_What is needed_
Transcribe exactly the line that contains "intensa pentru pielea sensibila" and every line after it to the end of the entries, and nothing more.

_Source material_
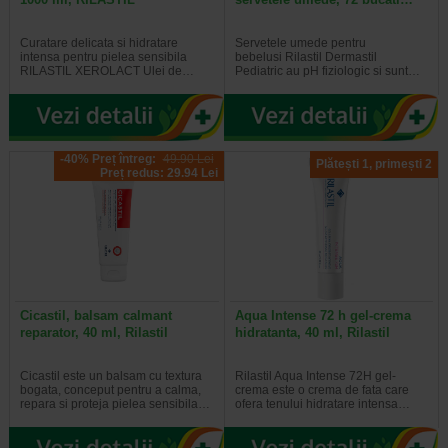
Curatare delicata si hidratare
Servetele umede pentru
intensa pentru pielea sensibila
bebelusi Rilastil Dermastil
RILASTIL XEROLACT Ulei de…
Pediatric au pH fiziologic si sunt…
-40% Preț întreg:
49.90 Lei
Plătești 1, primești 2
Preț redus: 29.94 Lei
Cicastil, balsam calmant
Aqua Intense 72 h gel-crema
reparator, 40 ml, Rilastil
hidratanta, 40 ml, Rilastil
Cicastil este un balsam cu textura
Rilastil Aqua Intense 72H gel-
bogata, conceput pentru a calma,
crema este o crema de fata care
repara si proteja pielea sensibila…
ofera tenului hidratare intensa…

_Response below_
intensa pentru pielea sensibila
bebelusi Rilastil Dermastil
RILASTIL XEROLACT Ulei de…
Pediatric au pH fiziologic si sunt…
-40% Preț întreg:
49.90 Lei
Plătești 1, primești 2
Preț redus: 29.94 Lei
Cicastil, balsam calmant
Aqua Intense 72 h gel-crema
reparator, 40 ml, Rilastil
hidratanta, 40 ml, Rilastil
Cicastil este un balsam cu textura
Rilastil Aqua Intense 72H gel-
bogata, conceput pentru a calma,
crema este o crema de fata care
repara si proteja pielea sensibila…
ofera tenului hidratare intensa…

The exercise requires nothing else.